Given that Donovan Woods’s website is BestSongWriterEver.com, we asked the Sarnia-born balladeer and charismatic tweet-maker to break down the songs in contention for the Juno for the year’s top single.
Inner Ninja, a hopeful and playful rap about stealth strength and inner peace, from Nova Scotia’s Classified (aka Luke Boyd), featuring the Fredericton-bred singer David Myles.
“I admit I wasn’t familiar with David Myles. And the first time I heard this song I was thinking, ‘Who is this geography teacher singing the hook?’ But now I know he’s got a laidback vibe, and that’s what he’s doing in the hook. Classified is just fun to listen to – it’s a joy to hear him rap. Ninety per cent of my musical enjoyment is hearing people say things in a fun way.

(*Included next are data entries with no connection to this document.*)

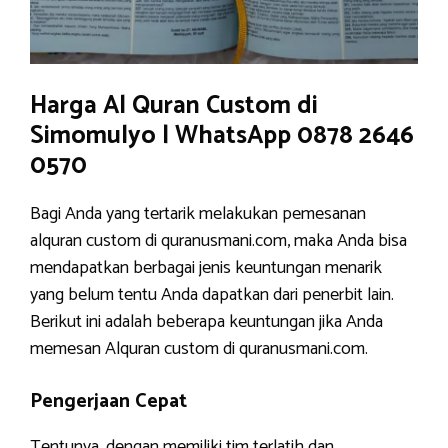
Harga Al Quran Custom di
Simomulyo | WhatsApp 0878 2646
0570
Bagi Anda yang tertarik melakukan pemesanan
alquran custom di quranusmani.com, maka Anda bisa
mendapatkan berbagai jenis keuntungan menarik
yang belum tentu Anda dapatkan dari penerbit lain.
Berikut ini adalah beberapa keuntungan jika Anda
memesan Alquran custom di quranusmani.com.
Pengerjaan Cepat
Tentunya, dengan memiliki tim terlatih dan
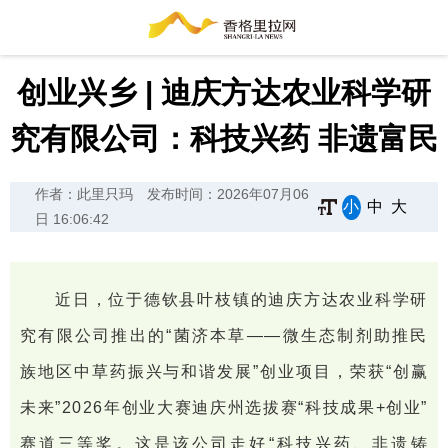
创业兴乡 | 迪庆方达农业科学研
究有限公司：科技兴药 非遗富民
作者：此里只玛
发布时间：2026年07月06
小
中
大
日 16:06:42
近日，位于德钦县叶枝镇的迪庆方达农业科学研
究有限公司推出的“菌济本草——微生态制剂助推民
族地区中草药振兴与和谐发展”创业项目，荣获“创赢
未来”2026年创业大赛迪庆州选拔赛“科技成果+创业”
赛道三等奖。这是该公司走好“科技兴药、非遗铸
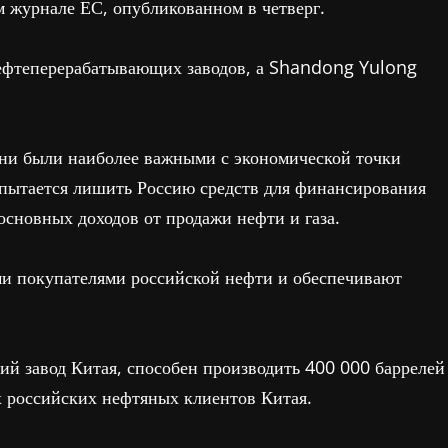
 журнале ЕС, опубликованном в четверг.
нефтеперерабатывающих заводов, а Shandong Yulong
они были наиболее важными с экономической точки
 пытается лишить Россию средств для финансирования
основных доходов от продажи нефти и газа.
ми покупателями российской нефти и обеспечивают
 завод Китая, способен производить 400 000 баррелей
х российских нефтяных клиентов Китая.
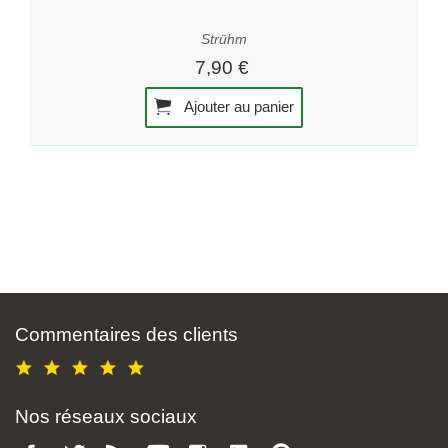
Strühm
7,90 €
Ajouter au panier
Commentaires des clients
Nos réseaux sociaux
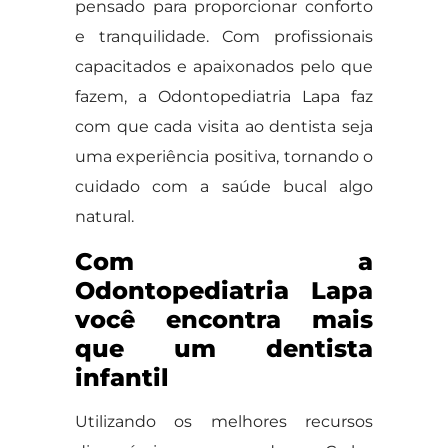
pensado para proporcionar conforto
e tranquilidade. Com profissionais
capacitados e apaixonados pelo que
fazem, a Odontopediatria Lapa faz
com que cada visita ao dentista seja
uma experiência positiva, tornando o
cuidado com a saúde bucal algo
natural.
Com a
Odontopediatria Lapa
você encontra mais
que um dentista
infantil
Utilizando os melhores recursos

There’s a 6/8 beat, which rappers tend to sound really good over. It gives it a real rolling, tumbling flow.”
Reflektor, a thoughtful, disco-tinged rocker from Win Butler and the serious Montreal troupe Arcade Fire.

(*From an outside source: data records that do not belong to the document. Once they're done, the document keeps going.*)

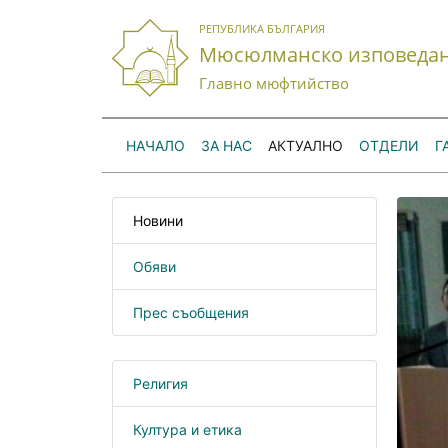
РЕПУБЛИКА БЪЛГАРИЯ
Мюсюлманско изповеда
Главно мюфтийство
НАЧАЛО
ЗА НАС
АКТУАЛНО
ОТДЕЛИ
Г
Новини
Обяви
Прес съобщения
Религия
Култура и етика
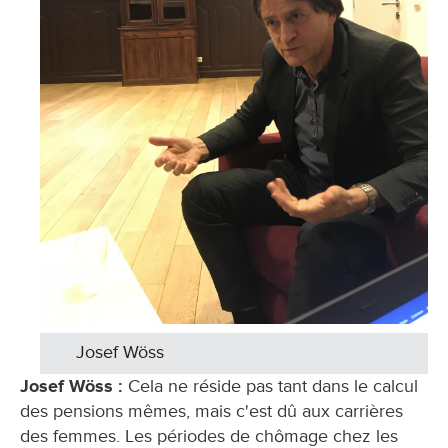
Josef Wöss
Josef Wöss :
Cela ne réside pas tant dans le calcul
des pensions mêmes, mais c'est dû aux carrières
des femmes. Les périodes de chômage chez les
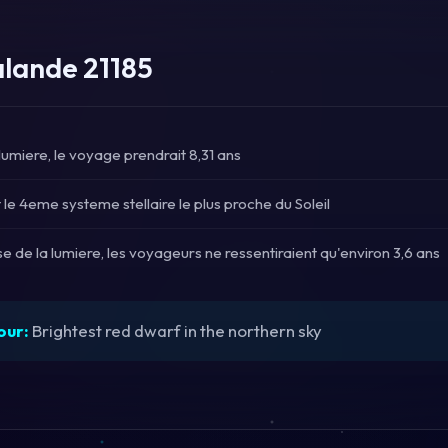
alande 21185
 lumiere, le voyage prendrait 8,31 ans
le 4eme systeme stellaire le plus proche du Soleil
e de la lumiere, les voyageurs ne ressentiraient qu'environ 3,6 ans
our:
Brightest red dwarf in the northern sky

“I think the radio edit is five minutes long, so it’s crazy that radio even plays it.
I like Arcade Fire, but with this one I can’t get a hold of it for some reason. It’s obviously danceable and fun – that little piano line at the end is great. But I am so tired of Win Butler’s trapped-in-a-maze/trapped-in-a-prism style of lyrics. I don’t know how many times that guy can get trapped in a prism. Maybe it’s just me. I’m a dad, and I’m getting old, but I hear his lyrics now and think, ‘How do I apply this to my life?’”
It’s a Beautiful Day, a mid-air heel-click of a rebound tune co-written and sung by the affable B.C. crooner Michael Bublé.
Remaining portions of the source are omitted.